Tinjauan lapangan menyebutkan rerata satu truk hanya menghabiskan 40 liter BBM jenis solar untuk 2-3 hari pemakaian. “Ada juga saya perhatikan beberapa mobil yang 2 sampai 3 kali melakukan pengisian dan itu enggak satu SPBU saja. Kalau solar itu dari pusat sudah dialokasikan, ke depannya enggak akan bisa ditambah kalau solar, malah berkurang,” jelasnya.
“Kalau bisa ada aturan khusus BBM, jadi tidak hanya seminggu atau dua minggu sanksinya,” harapnya.
TOLAK REKOMENDASI ABAL-ABAL
Sementara itu, Kepala Bidang Perikanan pada Dinas Pangan, Pertanian dan Perikanan (DPPP) Tarakan Ersant Dirgantara mengatakan bahwa dirinya tak dapat berbicara mengenai dugaan adanya rekomendasi lain di luar yang diterbitkan pihaknya. “Tapi, sudah ada ditegaskan oleh kepala Disdagkop-UKM bahwa mereka tidak mengeluarkan surat rekomendasi. Kalau kami memang tidak pernah mengeluarkan rekomendasi untuk nelayan, kalau UMKM itu memang ranah Disdagkop,” tegasnya.

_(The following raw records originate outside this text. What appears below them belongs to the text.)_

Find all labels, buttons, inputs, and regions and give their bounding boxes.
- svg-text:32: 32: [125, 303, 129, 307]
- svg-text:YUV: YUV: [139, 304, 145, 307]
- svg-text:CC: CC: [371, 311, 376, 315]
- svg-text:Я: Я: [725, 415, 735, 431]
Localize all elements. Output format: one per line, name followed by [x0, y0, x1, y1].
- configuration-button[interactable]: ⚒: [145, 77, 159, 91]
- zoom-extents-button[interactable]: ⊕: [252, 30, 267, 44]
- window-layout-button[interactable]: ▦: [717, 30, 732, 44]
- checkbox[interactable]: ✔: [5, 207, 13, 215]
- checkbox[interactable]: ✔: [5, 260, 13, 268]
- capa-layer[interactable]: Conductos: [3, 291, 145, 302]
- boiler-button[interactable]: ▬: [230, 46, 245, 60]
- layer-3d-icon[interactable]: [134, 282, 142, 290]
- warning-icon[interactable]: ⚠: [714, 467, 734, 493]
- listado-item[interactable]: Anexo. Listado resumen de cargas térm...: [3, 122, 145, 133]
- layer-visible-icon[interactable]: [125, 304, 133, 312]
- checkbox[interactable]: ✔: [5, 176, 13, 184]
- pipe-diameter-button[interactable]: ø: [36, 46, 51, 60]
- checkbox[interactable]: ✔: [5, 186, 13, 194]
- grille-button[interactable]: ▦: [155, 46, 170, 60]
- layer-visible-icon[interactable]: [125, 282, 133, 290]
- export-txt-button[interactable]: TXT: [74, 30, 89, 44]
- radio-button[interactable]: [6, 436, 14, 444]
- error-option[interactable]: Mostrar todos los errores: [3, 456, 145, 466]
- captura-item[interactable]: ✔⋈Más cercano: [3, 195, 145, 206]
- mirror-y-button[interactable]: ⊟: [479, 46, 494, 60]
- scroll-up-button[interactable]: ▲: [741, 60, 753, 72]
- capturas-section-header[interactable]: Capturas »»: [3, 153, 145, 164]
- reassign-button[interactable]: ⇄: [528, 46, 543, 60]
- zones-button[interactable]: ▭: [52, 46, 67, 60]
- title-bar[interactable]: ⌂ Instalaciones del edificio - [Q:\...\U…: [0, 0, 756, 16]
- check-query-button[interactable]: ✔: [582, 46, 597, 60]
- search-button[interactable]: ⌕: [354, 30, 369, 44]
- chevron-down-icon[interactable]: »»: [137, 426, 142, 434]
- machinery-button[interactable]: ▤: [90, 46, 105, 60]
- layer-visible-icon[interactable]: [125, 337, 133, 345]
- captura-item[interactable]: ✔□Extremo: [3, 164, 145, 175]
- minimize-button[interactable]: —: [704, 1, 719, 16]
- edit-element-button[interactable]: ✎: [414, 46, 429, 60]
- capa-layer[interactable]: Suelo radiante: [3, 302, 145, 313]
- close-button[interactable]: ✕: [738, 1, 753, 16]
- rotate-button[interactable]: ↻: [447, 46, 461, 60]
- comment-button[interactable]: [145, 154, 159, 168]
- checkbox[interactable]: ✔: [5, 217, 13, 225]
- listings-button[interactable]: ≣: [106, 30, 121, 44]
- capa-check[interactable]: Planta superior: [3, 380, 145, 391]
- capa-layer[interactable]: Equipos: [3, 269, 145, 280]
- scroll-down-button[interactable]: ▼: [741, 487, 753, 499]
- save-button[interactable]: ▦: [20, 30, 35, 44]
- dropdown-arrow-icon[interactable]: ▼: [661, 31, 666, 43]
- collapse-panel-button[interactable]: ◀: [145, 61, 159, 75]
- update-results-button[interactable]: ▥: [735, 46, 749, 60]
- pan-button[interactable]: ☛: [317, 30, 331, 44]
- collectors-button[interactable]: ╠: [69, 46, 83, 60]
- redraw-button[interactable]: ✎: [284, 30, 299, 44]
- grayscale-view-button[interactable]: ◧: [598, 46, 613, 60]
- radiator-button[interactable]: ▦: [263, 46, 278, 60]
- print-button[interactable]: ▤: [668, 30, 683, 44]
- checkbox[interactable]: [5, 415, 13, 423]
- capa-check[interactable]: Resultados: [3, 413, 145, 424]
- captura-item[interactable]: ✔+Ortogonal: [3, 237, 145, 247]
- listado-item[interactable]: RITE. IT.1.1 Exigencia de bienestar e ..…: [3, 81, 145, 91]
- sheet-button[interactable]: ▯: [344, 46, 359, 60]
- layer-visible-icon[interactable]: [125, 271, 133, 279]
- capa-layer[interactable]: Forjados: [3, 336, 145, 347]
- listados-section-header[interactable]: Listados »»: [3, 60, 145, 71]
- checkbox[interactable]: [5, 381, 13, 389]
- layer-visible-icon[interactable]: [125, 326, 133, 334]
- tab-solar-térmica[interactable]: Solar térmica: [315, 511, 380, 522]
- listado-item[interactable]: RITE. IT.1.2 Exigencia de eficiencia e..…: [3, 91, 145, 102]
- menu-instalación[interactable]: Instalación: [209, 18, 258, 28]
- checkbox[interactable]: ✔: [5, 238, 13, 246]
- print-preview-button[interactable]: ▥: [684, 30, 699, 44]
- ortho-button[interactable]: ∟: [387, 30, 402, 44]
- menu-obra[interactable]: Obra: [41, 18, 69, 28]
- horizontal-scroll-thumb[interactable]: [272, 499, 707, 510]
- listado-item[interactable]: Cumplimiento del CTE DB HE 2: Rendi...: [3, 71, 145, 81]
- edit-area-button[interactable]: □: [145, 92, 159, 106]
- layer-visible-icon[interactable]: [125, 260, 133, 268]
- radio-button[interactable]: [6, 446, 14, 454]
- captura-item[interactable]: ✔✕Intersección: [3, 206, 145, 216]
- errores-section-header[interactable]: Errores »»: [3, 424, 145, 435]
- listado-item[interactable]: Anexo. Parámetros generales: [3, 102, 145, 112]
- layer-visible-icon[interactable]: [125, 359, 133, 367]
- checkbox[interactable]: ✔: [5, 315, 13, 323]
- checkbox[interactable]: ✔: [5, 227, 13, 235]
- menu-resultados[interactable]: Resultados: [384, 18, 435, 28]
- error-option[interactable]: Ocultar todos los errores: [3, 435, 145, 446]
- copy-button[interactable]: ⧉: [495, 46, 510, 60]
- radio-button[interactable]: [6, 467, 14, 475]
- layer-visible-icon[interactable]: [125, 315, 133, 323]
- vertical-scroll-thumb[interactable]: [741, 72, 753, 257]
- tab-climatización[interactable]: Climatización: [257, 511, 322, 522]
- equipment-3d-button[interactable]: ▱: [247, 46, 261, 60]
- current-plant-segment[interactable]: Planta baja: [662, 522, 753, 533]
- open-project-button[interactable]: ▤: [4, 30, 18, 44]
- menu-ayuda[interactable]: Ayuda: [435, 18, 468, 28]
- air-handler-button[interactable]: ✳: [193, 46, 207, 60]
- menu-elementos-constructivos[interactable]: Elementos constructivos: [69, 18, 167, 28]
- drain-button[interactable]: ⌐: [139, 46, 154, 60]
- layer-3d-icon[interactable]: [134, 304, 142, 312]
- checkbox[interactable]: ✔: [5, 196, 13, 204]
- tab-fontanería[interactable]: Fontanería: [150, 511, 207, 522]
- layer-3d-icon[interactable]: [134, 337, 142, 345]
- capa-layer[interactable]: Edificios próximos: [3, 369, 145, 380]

Nelayan terbagi menjadi beberapa kriteria, yakni nelayan yang menggunakan ketinting, mesin tempel, dan diesel. Berdasarkan data yang dimiliki DPPP, jumlah nelayan mencapai seribu orang, hanya untuk mendapatkan rekomendasi, setiap nelayan harus menyertakan persyaratan, salah satunya adalah pas kecil. “Surat rekomendasi itu berlaku per tiga bulan, setelah itu tidak berlaku lagi dan harus diperbaharui, jadi harus membawa rekomendasi yang lama,” katanya.

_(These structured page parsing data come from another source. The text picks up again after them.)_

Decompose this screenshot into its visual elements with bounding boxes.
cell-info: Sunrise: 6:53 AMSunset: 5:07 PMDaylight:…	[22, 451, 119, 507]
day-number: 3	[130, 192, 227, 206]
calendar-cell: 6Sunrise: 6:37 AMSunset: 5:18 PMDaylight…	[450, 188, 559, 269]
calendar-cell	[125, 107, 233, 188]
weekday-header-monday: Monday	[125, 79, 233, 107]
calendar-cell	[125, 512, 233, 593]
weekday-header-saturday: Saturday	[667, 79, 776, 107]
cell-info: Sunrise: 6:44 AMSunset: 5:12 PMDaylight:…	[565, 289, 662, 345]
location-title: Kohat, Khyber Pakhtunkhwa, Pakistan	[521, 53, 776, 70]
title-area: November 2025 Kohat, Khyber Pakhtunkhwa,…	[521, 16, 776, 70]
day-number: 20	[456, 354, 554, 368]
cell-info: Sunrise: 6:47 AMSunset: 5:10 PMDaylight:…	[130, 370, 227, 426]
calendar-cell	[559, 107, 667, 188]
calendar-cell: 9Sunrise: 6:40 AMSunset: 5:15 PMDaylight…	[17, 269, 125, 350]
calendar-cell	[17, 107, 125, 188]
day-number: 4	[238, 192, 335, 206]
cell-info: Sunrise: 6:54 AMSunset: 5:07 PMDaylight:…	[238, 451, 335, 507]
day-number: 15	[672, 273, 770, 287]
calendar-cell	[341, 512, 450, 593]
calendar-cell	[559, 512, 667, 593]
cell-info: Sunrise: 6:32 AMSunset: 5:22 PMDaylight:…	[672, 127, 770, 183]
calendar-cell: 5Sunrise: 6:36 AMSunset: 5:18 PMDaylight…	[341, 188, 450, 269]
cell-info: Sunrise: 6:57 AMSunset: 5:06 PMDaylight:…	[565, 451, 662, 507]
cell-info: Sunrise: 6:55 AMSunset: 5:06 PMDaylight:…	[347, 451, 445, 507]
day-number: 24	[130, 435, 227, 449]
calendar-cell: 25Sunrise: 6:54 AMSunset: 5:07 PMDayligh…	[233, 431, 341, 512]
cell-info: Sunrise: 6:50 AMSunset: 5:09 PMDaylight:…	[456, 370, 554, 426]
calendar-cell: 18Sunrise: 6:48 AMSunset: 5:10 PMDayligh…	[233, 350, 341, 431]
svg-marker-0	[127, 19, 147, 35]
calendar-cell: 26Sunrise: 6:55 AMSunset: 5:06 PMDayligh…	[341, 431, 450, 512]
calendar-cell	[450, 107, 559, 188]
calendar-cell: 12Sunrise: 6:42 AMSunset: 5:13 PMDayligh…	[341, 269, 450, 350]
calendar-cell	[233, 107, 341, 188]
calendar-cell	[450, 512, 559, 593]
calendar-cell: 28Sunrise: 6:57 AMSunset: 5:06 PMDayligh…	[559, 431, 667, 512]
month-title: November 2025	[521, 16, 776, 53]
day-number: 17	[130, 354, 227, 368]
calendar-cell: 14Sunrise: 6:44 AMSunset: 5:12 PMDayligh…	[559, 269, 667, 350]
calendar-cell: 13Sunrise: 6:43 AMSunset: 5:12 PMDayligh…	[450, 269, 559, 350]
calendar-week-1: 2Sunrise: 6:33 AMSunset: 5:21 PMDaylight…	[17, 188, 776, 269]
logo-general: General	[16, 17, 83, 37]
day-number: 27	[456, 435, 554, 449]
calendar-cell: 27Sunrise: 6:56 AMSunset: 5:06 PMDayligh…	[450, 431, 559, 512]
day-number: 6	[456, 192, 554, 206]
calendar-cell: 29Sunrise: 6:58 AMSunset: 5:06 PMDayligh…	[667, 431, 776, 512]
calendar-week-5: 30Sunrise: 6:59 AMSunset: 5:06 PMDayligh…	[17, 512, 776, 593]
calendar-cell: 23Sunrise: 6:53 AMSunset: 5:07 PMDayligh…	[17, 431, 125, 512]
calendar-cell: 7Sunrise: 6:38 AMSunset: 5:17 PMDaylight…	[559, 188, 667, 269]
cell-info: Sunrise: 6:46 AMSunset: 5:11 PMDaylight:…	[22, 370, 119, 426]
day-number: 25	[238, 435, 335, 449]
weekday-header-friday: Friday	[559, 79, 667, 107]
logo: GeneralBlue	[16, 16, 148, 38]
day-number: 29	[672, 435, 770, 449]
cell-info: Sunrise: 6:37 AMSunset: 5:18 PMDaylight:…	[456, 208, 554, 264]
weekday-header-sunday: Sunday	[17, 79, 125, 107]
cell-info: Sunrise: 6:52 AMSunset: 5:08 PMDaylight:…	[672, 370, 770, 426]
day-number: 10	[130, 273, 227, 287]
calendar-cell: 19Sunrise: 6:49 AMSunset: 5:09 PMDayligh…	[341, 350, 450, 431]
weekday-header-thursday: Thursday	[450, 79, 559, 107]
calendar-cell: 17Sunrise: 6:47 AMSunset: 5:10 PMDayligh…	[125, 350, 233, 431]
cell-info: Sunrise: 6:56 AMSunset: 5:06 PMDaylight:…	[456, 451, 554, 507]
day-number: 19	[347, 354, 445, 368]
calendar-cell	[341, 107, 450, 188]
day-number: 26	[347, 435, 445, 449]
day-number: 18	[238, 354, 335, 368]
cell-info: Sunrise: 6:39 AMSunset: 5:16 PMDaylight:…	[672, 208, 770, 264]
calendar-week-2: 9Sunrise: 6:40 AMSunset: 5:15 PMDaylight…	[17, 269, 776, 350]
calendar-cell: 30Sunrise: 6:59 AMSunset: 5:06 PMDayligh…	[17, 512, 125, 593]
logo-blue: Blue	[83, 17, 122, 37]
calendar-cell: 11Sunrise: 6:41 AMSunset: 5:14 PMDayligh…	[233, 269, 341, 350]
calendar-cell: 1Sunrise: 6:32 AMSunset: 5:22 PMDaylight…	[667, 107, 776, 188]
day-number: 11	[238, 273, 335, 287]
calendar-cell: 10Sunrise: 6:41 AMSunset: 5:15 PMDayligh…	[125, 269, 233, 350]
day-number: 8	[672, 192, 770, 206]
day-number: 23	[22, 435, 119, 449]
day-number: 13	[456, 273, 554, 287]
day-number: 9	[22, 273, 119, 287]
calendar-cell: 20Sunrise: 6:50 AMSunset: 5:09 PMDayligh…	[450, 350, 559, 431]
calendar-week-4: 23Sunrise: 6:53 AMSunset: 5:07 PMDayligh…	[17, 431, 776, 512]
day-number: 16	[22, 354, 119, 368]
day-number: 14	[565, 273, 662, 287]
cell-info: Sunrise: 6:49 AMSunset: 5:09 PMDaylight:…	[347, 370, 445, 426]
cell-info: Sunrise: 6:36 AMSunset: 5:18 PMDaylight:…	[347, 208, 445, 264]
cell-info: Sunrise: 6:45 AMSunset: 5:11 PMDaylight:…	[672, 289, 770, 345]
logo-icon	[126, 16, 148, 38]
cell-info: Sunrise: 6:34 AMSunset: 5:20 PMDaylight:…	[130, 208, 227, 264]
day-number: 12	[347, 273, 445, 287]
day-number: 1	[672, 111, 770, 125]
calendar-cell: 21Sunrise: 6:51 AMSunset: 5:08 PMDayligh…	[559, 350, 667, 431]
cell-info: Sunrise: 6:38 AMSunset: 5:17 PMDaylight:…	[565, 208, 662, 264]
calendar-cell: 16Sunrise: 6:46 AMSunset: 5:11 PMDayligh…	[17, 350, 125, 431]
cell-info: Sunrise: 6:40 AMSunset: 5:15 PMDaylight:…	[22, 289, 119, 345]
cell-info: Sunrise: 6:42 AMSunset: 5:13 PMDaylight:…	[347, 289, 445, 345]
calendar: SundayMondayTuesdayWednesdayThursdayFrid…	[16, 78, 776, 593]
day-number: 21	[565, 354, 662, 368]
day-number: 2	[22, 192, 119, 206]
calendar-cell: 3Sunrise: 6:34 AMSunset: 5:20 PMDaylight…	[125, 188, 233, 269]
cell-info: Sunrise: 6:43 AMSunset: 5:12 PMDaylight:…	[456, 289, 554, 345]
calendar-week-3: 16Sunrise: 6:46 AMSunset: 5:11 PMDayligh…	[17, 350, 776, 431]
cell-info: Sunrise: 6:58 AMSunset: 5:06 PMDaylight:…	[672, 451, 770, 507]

Nah, di tahun ini pihaknya telah melakukan verifikasi langsung ke lapangan. Sebab pihaknya telah menemukan beberapa nelayan yang sudah tidak lagi memiliki kapal tetapi masih mengantongi rekomendasi.

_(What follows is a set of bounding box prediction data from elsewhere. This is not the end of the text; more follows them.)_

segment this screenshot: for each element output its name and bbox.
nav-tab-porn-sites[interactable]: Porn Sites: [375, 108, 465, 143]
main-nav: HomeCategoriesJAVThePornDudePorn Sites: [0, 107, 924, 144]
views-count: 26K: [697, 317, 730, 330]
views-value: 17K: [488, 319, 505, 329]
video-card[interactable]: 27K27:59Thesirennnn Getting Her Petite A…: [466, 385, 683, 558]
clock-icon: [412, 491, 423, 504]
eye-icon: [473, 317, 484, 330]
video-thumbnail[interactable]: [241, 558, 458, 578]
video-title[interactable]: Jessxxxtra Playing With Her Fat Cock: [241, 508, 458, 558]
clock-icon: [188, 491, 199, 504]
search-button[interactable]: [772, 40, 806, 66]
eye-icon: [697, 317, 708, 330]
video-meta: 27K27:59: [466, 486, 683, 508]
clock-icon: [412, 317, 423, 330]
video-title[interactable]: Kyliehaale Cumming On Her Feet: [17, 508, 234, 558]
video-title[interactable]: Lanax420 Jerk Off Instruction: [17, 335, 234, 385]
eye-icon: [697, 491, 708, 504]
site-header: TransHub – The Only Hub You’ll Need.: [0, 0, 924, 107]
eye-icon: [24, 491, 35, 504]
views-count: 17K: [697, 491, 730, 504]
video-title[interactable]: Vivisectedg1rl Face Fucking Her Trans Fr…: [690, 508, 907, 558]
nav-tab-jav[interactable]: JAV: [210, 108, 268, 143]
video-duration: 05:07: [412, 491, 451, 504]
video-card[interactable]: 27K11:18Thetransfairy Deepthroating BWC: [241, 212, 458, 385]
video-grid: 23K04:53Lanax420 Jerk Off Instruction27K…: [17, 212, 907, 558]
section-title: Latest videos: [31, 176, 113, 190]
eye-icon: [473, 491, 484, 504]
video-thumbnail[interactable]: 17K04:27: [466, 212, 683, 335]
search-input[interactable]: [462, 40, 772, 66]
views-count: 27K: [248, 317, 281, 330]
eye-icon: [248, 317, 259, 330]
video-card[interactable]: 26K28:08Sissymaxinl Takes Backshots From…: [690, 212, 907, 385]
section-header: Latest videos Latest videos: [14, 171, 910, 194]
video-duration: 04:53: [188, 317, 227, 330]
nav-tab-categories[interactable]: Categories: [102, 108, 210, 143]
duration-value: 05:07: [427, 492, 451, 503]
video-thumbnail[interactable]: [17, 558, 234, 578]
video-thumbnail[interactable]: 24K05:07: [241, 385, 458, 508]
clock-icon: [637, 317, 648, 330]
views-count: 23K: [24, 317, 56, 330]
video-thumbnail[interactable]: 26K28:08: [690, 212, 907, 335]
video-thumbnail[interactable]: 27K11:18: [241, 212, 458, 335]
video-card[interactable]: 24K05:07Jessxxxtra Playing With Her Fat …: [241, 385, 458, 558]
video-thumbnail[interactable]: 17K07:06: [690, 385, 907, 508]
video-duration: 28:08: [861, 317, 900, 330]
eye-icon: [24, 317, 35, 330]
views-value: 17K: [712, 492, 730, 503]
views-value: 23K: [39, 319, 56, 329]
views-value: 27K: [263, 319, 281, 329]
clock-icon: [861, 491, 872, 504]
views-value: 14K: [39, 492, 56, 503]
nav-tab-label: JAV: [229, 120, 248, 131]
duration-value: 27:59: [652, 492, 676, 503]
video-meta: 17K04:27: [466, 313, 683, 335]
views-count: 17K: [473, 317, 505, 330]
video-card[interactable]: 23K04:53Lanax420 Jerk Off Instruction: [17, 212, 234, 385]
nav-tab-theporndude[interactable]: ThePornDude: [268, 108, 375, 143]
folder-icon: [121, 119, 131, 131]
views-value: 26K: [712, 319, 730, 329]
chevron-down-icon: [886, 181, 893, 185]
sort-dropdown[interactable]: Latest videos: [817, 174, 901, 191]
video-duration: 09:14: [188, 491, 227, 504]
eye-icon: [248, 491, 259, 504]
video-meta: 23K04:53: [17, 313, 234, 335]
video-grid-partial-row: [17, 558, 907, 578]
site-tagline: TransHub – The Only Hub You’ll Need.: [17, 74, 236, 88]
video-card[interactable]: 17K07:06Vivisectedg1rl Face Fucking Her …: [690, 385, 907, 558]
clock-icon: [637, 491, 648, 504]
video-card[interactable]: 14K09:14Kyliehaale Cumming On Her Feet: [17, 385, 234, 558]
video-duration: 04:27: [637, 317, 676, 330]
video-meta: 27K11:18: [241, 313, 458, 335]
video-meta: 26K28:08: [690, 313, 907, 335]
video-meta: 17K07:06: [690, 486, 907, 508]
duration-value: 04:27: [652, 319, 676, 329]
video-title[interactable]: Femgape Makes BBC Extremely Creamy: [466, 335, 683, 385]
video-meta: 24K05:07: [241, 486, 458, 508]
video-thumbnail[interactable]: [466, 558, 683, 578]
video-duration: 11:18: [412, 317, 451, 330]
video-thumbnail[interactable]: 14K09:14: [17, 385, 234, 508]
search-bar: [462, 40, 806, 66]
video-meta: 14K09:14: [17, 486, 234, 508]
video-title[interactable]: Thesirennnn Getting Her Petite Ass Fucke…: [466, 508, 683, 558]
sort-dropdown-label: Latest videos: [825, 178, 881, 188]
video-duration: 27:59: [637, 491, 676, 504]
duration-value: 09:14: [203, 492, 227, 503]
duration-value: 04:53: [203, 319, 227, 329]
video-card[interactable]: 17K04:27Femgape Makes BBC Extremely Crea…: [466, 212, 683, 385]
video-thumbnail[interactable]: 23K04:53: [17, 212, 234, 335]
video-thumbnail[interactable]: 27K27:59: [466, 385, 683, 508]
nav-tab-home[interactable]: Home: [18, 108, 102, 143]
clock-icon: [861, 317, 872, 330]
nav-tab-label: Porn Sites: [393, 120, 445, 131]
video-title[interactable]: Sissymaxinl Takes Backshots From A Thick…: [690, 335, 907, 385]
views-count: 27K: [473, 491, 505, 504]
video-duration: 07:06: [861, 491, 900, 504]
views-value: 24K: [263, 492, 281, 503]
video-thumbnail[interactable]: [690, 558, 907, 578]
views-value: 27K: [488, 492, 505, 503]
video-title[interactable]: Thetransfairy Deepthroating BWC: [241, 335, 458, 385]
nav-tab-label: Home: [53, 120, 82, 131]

“Per 2 Januari 2019 yang kami terbitkan, itu semua hasil verifikasi di lapangan. Jadi kami jamin semua itu ada kapalnya, yang kami keluarkan ada 345 rekomendasi. Kalau tahun lalu, perkiraan kemarin sekitar 500 kapal dengan rekomendasi kuota 441 KL. Makanya sebenarnya permasalahannya ada di distribusinya,” ucapnya.
Dalam peraturan Menteri ESDM, kewenangan DPPP ialah hanya menerbitkan rekomendasi, sedang pengawasan merupakan ranah aparat penegak hukum.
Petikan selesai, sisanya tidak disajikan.